Implementation Security Features

• Memory Safety: Written in Rust with zero unsafe code blocks
• Constant-Time Hash Comparison: Prevents timing attacks during integrity verification
• Secure Share Format: Magic numbers and version checks prevent format confusion attacks
• Parallel Processing: Uses Rayon for safe parallel computation without compromising security

Security Considerations for Users

• Share Distribution: Distribute and store shares in different physical locations
• Access Control: Implement proper access controls for share storage locations
• Network Security: Use secure channels when transmitting shares over networks

Security-Performance Tradeoff

This library prioritizes security over raw performance. The constant-time implementations of cryptographic operations protect against side-channel attacks but are slower than lookup table-based approaches. For typical use cases (secrets under a few MB), the performance impact is minimal:

API Documentation

For detailed API documentation, please visit docs.rs/shamir_share.

Core Types

• ShamirShare: Main implementation of Shamir's Secret Sharing scheme
• ShamirShareBuilder: Builder pattern for configuring ShamirShare instances
• Dealer: Lazy iterator for generating shares on-demand
• Share: Represents a single share of the secret
• FileShareStore: File-based storage for shares
• ShareStore: Trait for implementing custom storage backends
• Config: Configuration options for the sharing process
• SplitMode: Enum for specifying how data is split (Sequential or Parallel)

Development & Testing

Running Tests

# Run all tests
cargo test

# Run tests with coverage
cargo test --all-features

# Run benchmarks
cargo bench

Fuzzing for Security

This library includes comprehensive fuzzing targets to ensure robustness against malformed inputs:

# Install nightly Rust and cargo-fuzz
rustup install nightly
cargo +nightly install cargo-fuzz

# Run fuzzing targets
cd fuzz
cargo +nightly fuzz run fuzz_reconstruct    # Test reconstruction logic
cargo +nightly fuzz run fuzz_share_storage  # Test share parsing logic

# Or use the convenience script
./run_fuzz.sh all 300  # Run all targets for 5 minutes each

The fuzzing targets test:

• Reconstruction robustness: Invalid shares, corrupted data, edge cases
• Storage parsing: Malformed files, truncated data, invalid headers
• Memory safety: Buffer overruns, integer overflows, panic conditions

Performance Testing

# Run streaming benchmarks
./run_streaming_benchmarks.sh

# Compare with baseline
cargo run --release --bin performance_compare

Contributing

Contributions are welcome!

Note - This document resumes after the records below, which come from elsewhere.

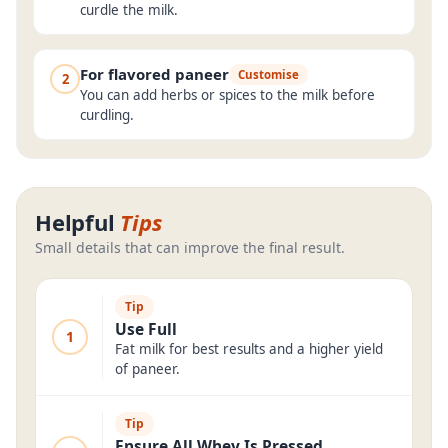
curdle the milk.
For flavored paneer
Customise
2
You can add herbs or spices to the milk before
curdling.
Helpful
Tips
Small details that can improve the final result.
Tip
Use Full
1
Fat milk for best results and a higher yield
of paneer.
Tip
Ensure All Whey Is Pressed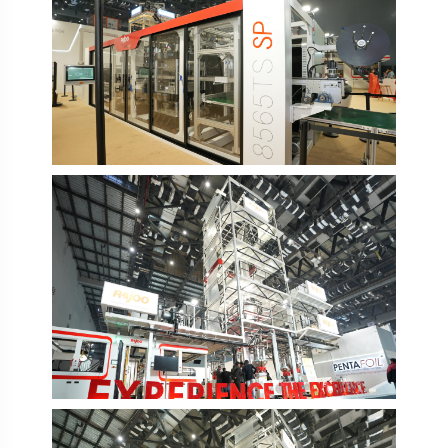
PlastIndia 2026
PlastIndia 2026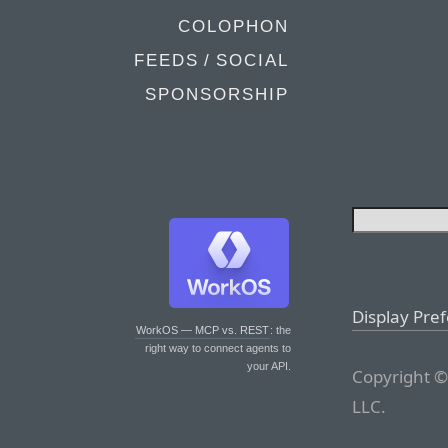
COLOPHON
FEEDS / SOCIAL
SPONSORSHIP
Display Pre
WorkOS — MCP vs. REST
: the
right way to connect agents to
your API.
Copyright ©
LLC.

Please see CONTRIBUTING.md for guidelines on how to contribute to this project.

Security Considerations for Contributors

• All cryptographic operations must be constant-time
• New features should include comprehensive fuzzing targets
• Performance changes should be benchmarked
• Security-sensitive code requires additional review

License

This project is licensed under the MIT License - see the LICENSE file for details.